TASK REQUIREMENTS. Output each record exactly, excluding pictures.

Stored data entries
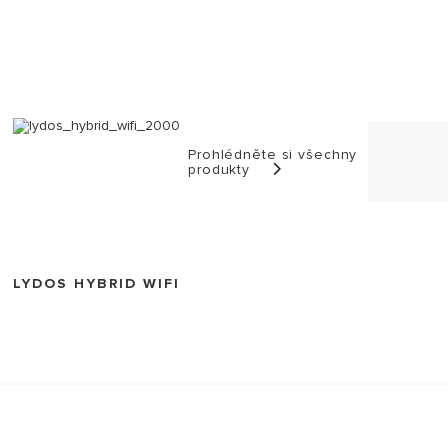
Prohlédněte si všechny
produkty
LYDOS HYBRID WIFI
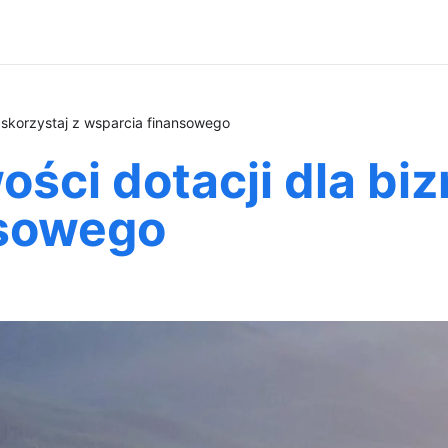
- skorzystaj z wsparcia finansowego
ości dotacji dla bi
nsowego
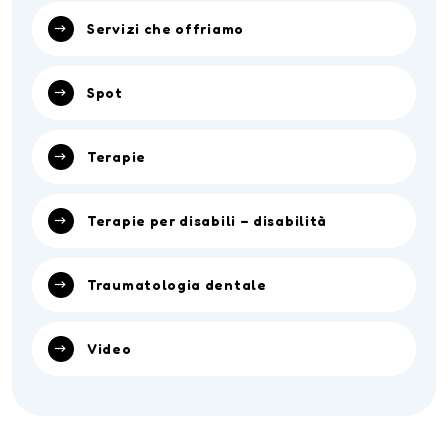
Servizi che offriamo
Spot
Terapie
Terapie per disabili – disabilità
Traumatologia dentale
Video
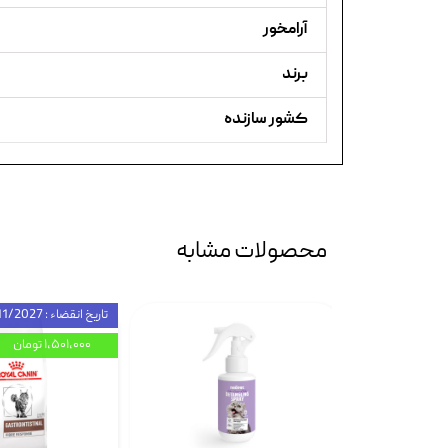
آرامخور
برند
کشور سازنده
محصولات مشابه
تاریخ انقضاء : 11/2027
۱,۵۰۱,۰۰۰ تومان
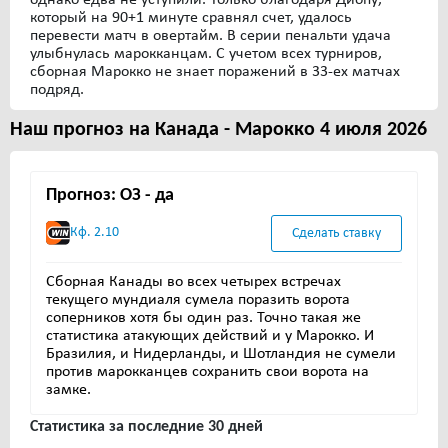
который на 90+1 минуте сравнял счет, удалось
перевести матч в овертайм. В серии пенальти удача
улыбнулась марокканцам. С учетом всех турниров,
сборная Марокко не знает поражений в 33-ех матчах
подряд.
Наш прогноз на Канада - Марокко 4 июля 2026
Прогноз: ОЗ - да
Кф. 2.10
Сделать ставку
Сборная Канады во всех четырех встречах
текущего мундиаля сумела поразить ворота
соперников хотя бы один раз. Точно такая же
статистика атакующих действий и у Марокко. И
Бразилия, и Нидерланды, и Шотландия не сумели
против марокканцев сохранить свои ворота на
замке.
Статистика за последние 30 дней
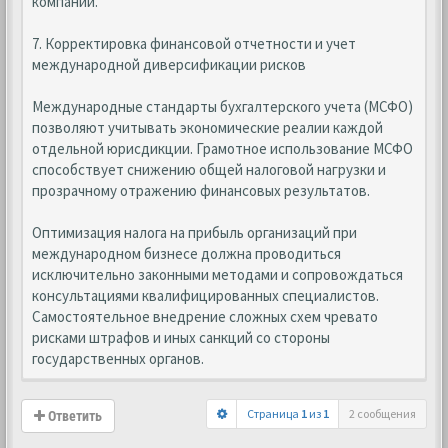
компании.
7. Корректировка финансовой отчетности и учет
международной диверсификации рисков
Международные стандарты бухгалтерского учета (МСФО)
позволяют учитывать экономические реалии каждой
отдельной юрисдикции. Грамотное использование МСФО
способствует снижению общей налоговой нагрузки и
прозрачному отражению финансовых результатов.
Оптимизация налога на прибыль организаций при
международном бизнесе должна проводиться
исключительно законными методами и сопровождаться
консультациями квалифицированных специалистов.
Самостоятельное внедрение сложных схем чревато
рисками штрафов и иных санкций со стороны
государственных органов.
Страница
1
из
1
2 сообщения
Ответить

RESULT FOR THIS TASK.
Prohlédněte si všechny
produkty
LYDOS HYBRID WIFI
- skorzystaj z wsparcia finansowego
ości dotacji dla bi
nsowego
Servizi che offriamo
Spot
Terapie
Terapie per disabili – disabilità
Traumatologia dentale
Video
آرامخور
برند
کشور سازنده
محصولات مشابه
تاریخ انقضاء : 11/2027
۱,۵۰۱,۰۰۰ تومان
который на 90+1 минуте сравнял счет, удалось
перевести матч в овертайм. В серии пенальти удача
улыбнулась марокканцам. С учетом всех турниров,
сборная Марокко не знает поражений в 33-ех матчах
подряд.
Наш прогноз на Канада - Марокко 4 июля 2026
Прогноз: ОЗ - да
Кф. 2.10
Сделать ставку
Сборная Канады во всех четырех встречах
текущего мундиаля сумела поразить ворота
соперников хотя бы один раз. Точно такая же
статистика атакующих действий и у Марокко. И
Бразилия, и Нидерланды, и Шотландия не сумели
против марокканцев сохранить свои ворота на
замке.
Статистика за последние 30 дней
компании.
7. Корректировка финансовой отчетности и учет
международной диверсификации рисков
Международные стандарты бухгалтерского учета (МСФО)
позволяют учитывать экономические реалии каждой
отдельной юрисдикции. Грамотное использование МСФО
способствует снижению общей налоговой нагрузки и
прозрачному отражению финансовых результатов.
Оптимизация налога на прибыль организаций при
международном бизнесе должна проводиться
исключительно законными методами и сопровождаться
консультациями квалифицированных специалистов.
Самостоятельное внедрение сложных схем чревато
рисками штрафов и иных санкций со стороны
государственных органов.
Страница
1
из
1
2 сообщения
Ответить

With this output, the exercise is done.